━━━ DATA SHOWN

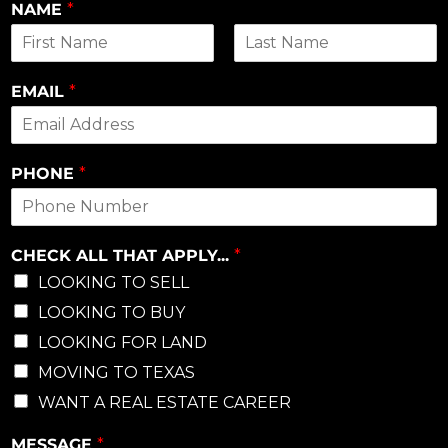
NAME
*
First
Last
EMAIL
*
PHONE
*
CHECK ALL THAT APPLY...
*
LOOKING TO SELL
LOOKING TO BUY
LOOKING FOR LAND
MOVING TO TEXAS
WANT A REAL ESTATE CAREER
MESSAGE
*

━━━━━━

- _WHAT YOU SHOULD DO_:
Output every line of the records exactly, excluding all pictures.

- _ANSWER TO THIS TASK_:
NAME
*
First
Last
EMAIL
*
PHONE
*
CHECK ALL THAT APPLY...
*
LOOKING TO SELL
LOOKING TO BUY
LOOKING FOR LAND
MOVING TO TEXAS
WANT A REAL ESTATE CAREER
MESSAGE
*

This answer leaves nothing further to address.